*** Block opens ***
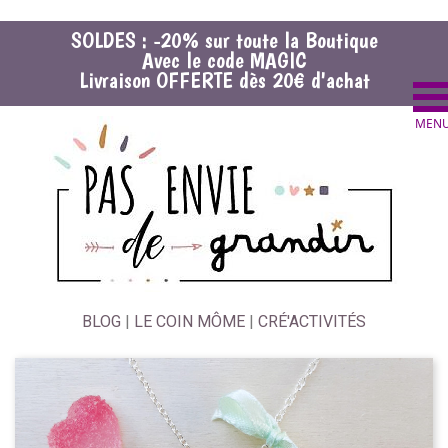
SOLDES : -20% sur toute la Boutique
Avec le code MAGIC
Livraison OFFERTE dès 20€ d'achat
BLOG
|
LE COIN MÔME
|
CRÉ'ACTIVITÉS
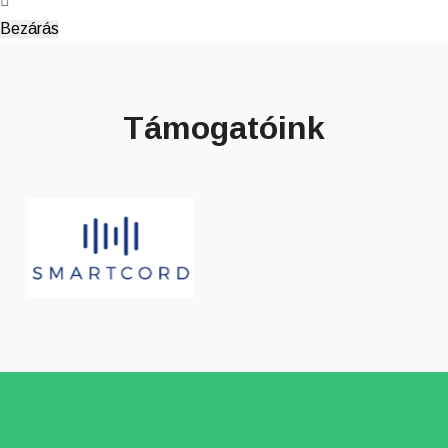
Bezárás
Támogatóink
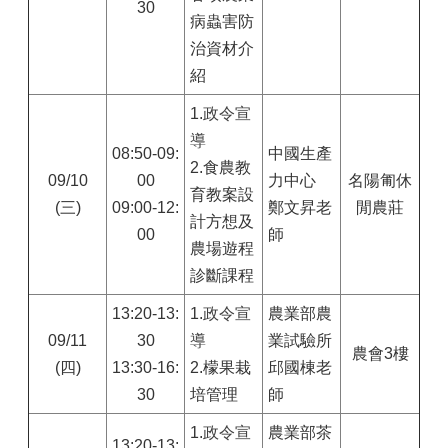
30
病蟲害防
治資材介
紹
1.
政令宣
導
08:50-09:
中國生產
2.食農教
09/10
00
力中心
名陽匍休
育教案設
(三)
09:00-12:
鄭文昇老
閒農莊
計方想及
00
師
農場遊程
診斷課程
13:20-13:
1.
政令宣
農業部農
09/11
30
導
業試驗所
農會3樓
(四)
13:30-16:
2.檬果栽
邱國棟老
30
培管理
師
1.
政令宣
農業部茶
13:20-13:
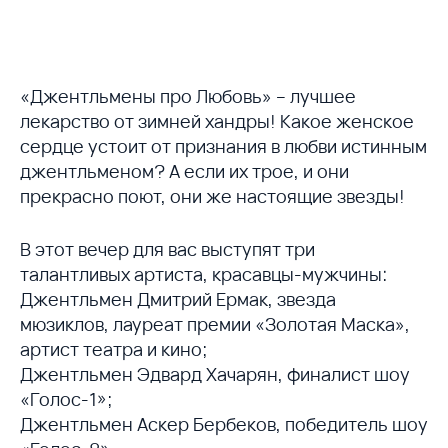
«Джентльмены про Любовь» – лучшее
лекарство от зимней хандры! Какое женское
сердце устоит от признания в любви истинным
джентльменом? А если их трое, и они
прекрасно поют, они же настоящие звезды!
В этот вечер для вас выступят три
талантливых артиста, красавцы-мужчины:
Джентльмен Дмитрий Ермак, звезда
мюзиклов, лауреат премии «Золотая Маска»,
артист театра и кино;
Джентльмен Эдвард Хачарян, финалист шоу
«Голос-1»;
Джентльмен Аскер Бербеков, победитель шоу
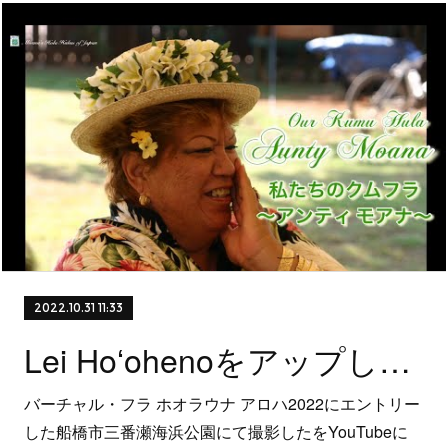
2022.10.31 11:33
Lei Hoʻohenoをアップしました！
バーチャル・フラ ホオラウナ アロハ2022にエントリー
した船橋市三番瀬海浜公園にて撮影したをYouTubeに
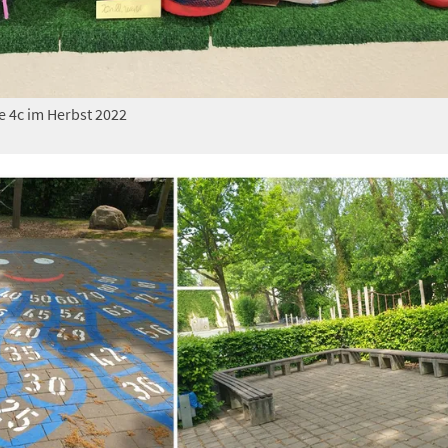
 4c im Herbst 2022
*** Block closes ***
- [Work instructions]
Return only the line with "Джентльмен Эдвард Хачарян, финалист шоу" and the lines after it up to the end of the records, exact and free of pictures.

- [Your response]
Джентльмен Эдвард Хачарян, финалист шоу
«Голос-1»;
Джентльмен Аскер Бербеков, победитель шоу
2022.10.31 11:33
Lei Hoʻohenoをアップしました！
バーチャル・フラ ホオラウナ アロハ2022にエントリー
した船橋市三番瀬海浜公園にて撮影したをYouTubeに
 4c im Herbst 2022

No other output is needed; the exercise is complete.